▸ What you have to do
Wherever the line that contains "Add sparks, fire, and" falls, repeat it and the lines after it exactly until the records end, without any pictures.

▸ Input for this task
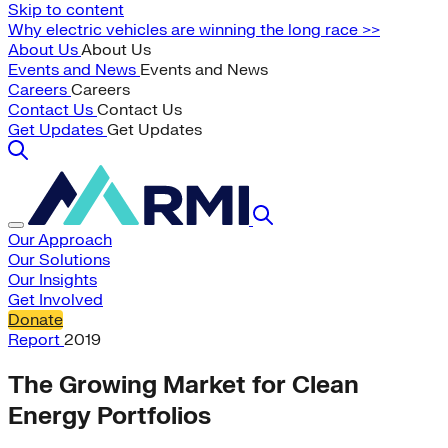
Skip to content
Why electric vehicles are winning the long race >>
About Us
About Us
Events and News
Events and News
Careers
Careers
Contact Us
Contact Us
Get Updates
Get Updates
Our Approach
Our Solutions
Our Insights
Get Involved
Donate
Report
2019
The Growing Market for Clean
Energy Portfolios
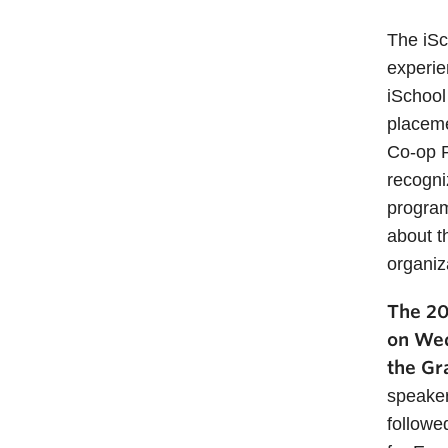
The iSc
experie
iSchool
placeme
Co-op P
recogni
program
about t
organiz
The 20
on Wed
the Gr
speaker
followe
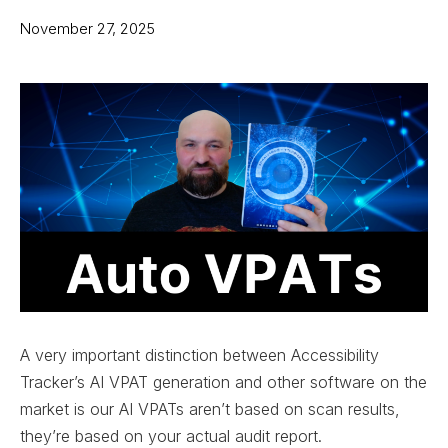
November 27, 2025
A very important distinction between Accessibility
Tracker’s AI VPAT generation and other software on the
market is our AI VPATs aren’t based on scan results,
they’re based on your actual audit report.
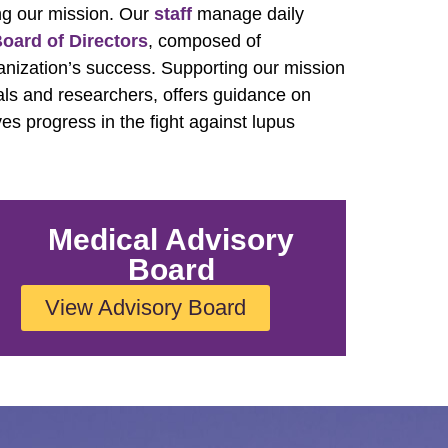
ng our mission. Our
staff
manage daily
oard of Directors
, composed of
anization’s success. Supporting our mission
als and researchers, offers guidance on
ves progress in the fight against lupus
Medical Advisory
Board
View Advisory Board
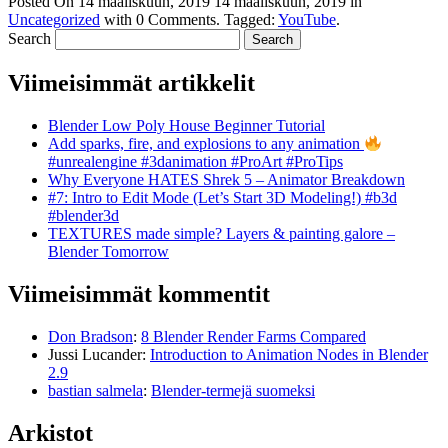
Posted On
14 maaliskuun, 2019
14 maaliskuun, 2019
in
Uncategorized
with
0 Comments
.
Tagged:
YouTube
.
Search
Viimeisimmät artikkelit
Blender Low Poly House Beginner Tutorial
Add sparks, fire, and explosions to any animation
#unrealengine #3danimation #ProArt #ProTips
Why Everyone HATES Shrek 5 – Animator Breakdown
#7: Intro to Edit Mode (Let’s Start 3D Modeling!) #b3d
#blender3d
TEXTURES made simple? Layers & painting galore –
Blender Tomorrow
Viimeisimmät kommentit
Don Bradson
:
8 Blender Render Farms Compared
Jussi Lucander
:
Introduction to Animation Nodes in Blender
2.9
bastian salmela
:
Blender-termejä suomeksi
Arkistot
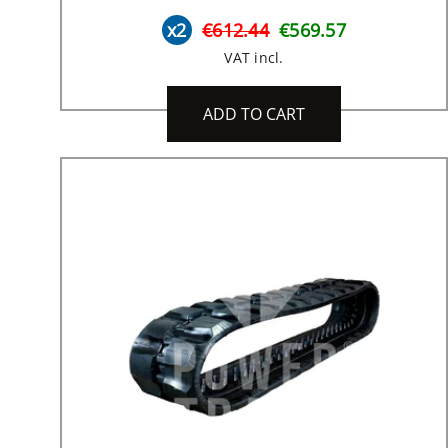
x2
€612.44
€569.57
VAT incl.
ADD TO CART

▸ Answer to this problem
Add sparks, fire, and explosions to any animation
#unrealengine #3danimation #ProArt #ProTips
Why Everyone HATES Shrek 5 – Animator Breakdown
#7: Intro to Edit Mode (Let’s Start 3D Modeling!) #b3d
#blender3d
TEXTURES made simple? Layers & painting galore –
Blender Tomorrow
Viimeisimmät kommentit
Don Bradson
:
8 Blender Render Farms Compared
Jussi Lucander
:
Introduction to Animation Nodes in Blender
2.9
bastian salmela
:
Blender-termejä suomeksi
Arkistot
x2
€612.44
€569.57
VAT incl.
ADD TO CART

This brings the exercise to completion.